----- DATA PROVIDED -----
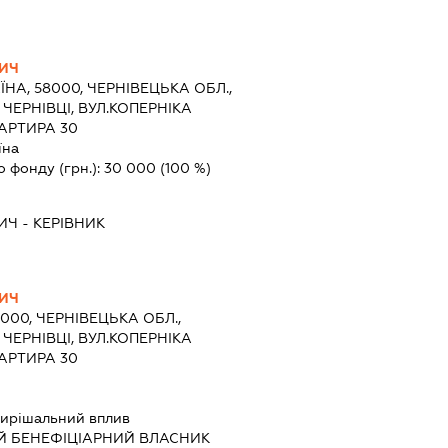
ИЧ
ЇНА, 58000, ЧЕРНІВЕЦЬКА ОБЛ.,
 ЧЕРНІВЦІ, ВУЛ.КОПЕРНІКА
ВАРТИРА 30
їна
о фонду (грн.):
30 000
(100 %)
ИЧ
-
КЕРІВНИК
ИЧ
8000, ЧЕРНІВЕЦЬКА ОБЛ.,
 ЧЕРНІВЦІ, ВУЛ.КОПЕРНІКА
ВАРТИРА 30
ирішальний вплив
Й БЕНЕФІЦІАРНИЙ ВЛАСНИК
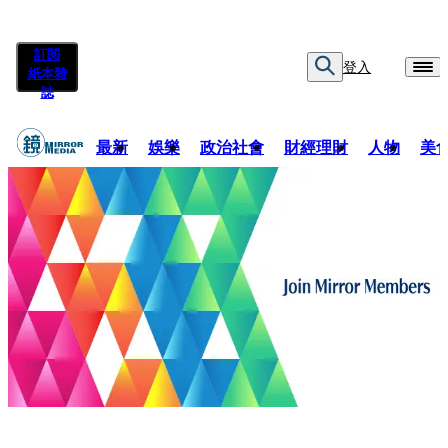
訂閱
登入
紙本雜
誌
最新
娛樂
政治社會
財經理財
人物
美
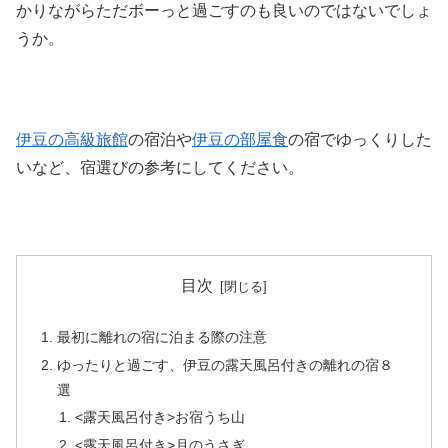
かりながらただボーっと過ごすのも良いのではないでしょ
うか。
伊豆の高級旅館
の宿泊や
伊豆の部屋食
の宿でゆっくりした
いなど、宿選びの参考にしてください。
目次
最初に離れの宿に泊まる際の注意
ゆったりと過ごす、伊豆の露天風呂付きの離れの宿８
選
<露天風呂付き>お宿うち山
<露天風呂付き>月のうさぎ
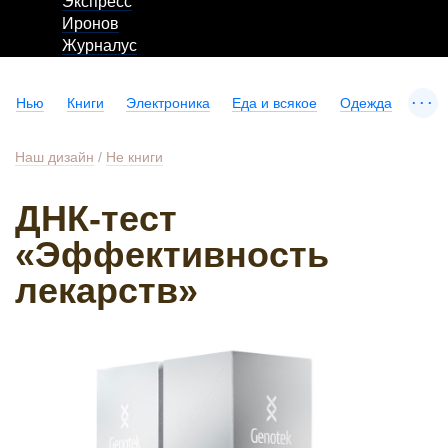
Экспресс
Иронов
Журналус
...
Нью
Книги
Электроника
Еда и всякое
Одежда
Наш дизайн
/
Не книги
ДНК-тест
«Эффективность
лекарств»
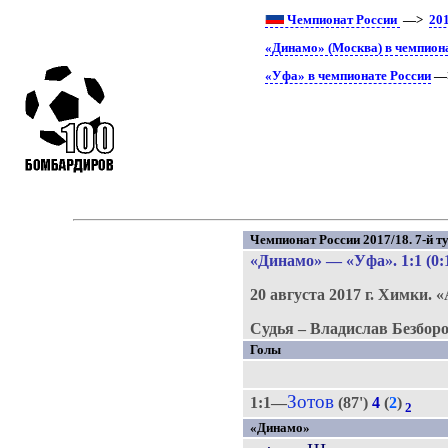
Чемпионат России
—>
20
«Динамо» (Москва) в чемпион
«Уфа» в чемпионате России
—>
Чемпионат России 2017/18. 7-й ту
«Динамо»
—
«Уфа»
. 1:1 (0:
20 августа 2017 г.
Химки.
«
Судья – Владислав Безборо
Голы
Зотов
1:1—
(87')
4
(
2
)
2
«Динамо»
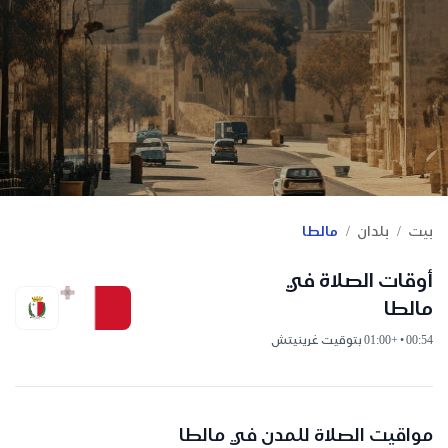
/
/
بيت
بلدان
مالطا
أوقات الصلاة في
مالطا
00:54 • +01:00 بتوقيت غرينيتش
مواقيت الصلاة للمدن في مالطا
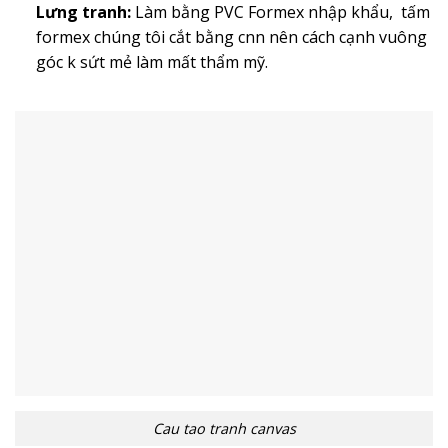
Lưng tranh:
Làm bằng PVC Formex nhập khẩu, tấm
formex chúng tôi cắt bằng cnn nên cách cạnh vuông
góc k sứt mẻ làm mất thẩm mỹ.
Cau tao tranh canvas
-----
• **WHAT TO DO**
If the listing above includes images, copy every line of it exactly except those images.

• **SOLUTION TO THIS EXERCISE**
ИЧ
ЇНА, 58000, ЧЕРНІВЕЦЬКА ОБЛ.,
 ЧЕРНІВЦІ, ВУЛ.КОПЕРНІКА
ВАРТИРА 30
їна
о фонду (грн.):
30 000
(100 %)
ИЧ
-
КЕРІВНИК
ИЧ
8000, ЧЕРНІВЕЦЬКА ОБЛ.,
 ЧЕРНІВЦІ, ВУЛ.КОПЕРНІКА
ВАРТИРА 30
ирішальний вплив
Й БЕНЕФІЦІАРНИЙ ВЛАСНИК
訂閱
登入
紙本雜
誌
最新
娛樂
政治社會
財經理財
人物
美
かりながらただボーっと過ごすのも良いのではないでしょ
うか。
伊豆の高級旅館
の宿泊や
伊豆の部屋食
の宿でゆっくりした
いなど、宿選びの参考にしてください。
目次
最初に離れの宿に泊まる際の注意
ゆったりと過ごす、伊豆の露天風呂付きの離れの宿８
選
<露天風呂付き>お宿うち山
<露天風呂付き>月のうさぎ
Экспресс
Иронов
Журналус
...
Нью
Книги
Электроника
Еда и всякое
Одежда
Наш дизайн
/
Не книги
ДНК-тест
«Эффективность
лекарств»
Чемпионат России
—>
20
«Динамо» (Москва) в чемпион
«Уфа» в чемпионате России
—>
Чемпионат России 2017/18. 7-й ту
«Динамо»
—
«Уфа»
. 1:1 (0:
20 августа 2017 г.
Химки.
«
Судья – Владислав Безборо
Голы
Зотов
1:1—
(87')
4
(
2
)
2
«Динамо»
/
/
بيت
بلدان
مالطا
أوقات الصلاة في
مالطا
00:54 • +01:00 بتوقيت غرينيتش
مواقيت الصلاة للمدن في مالطا
Lưng tranh:
Làm bằng PVC Formex nhập khẩu, tấm
formex chúng tôi cắt bằng cnn nên cách cạnh vuông
góc k sứt mẻ làm mất thẩm mỹ.
Cau tao tranh canvas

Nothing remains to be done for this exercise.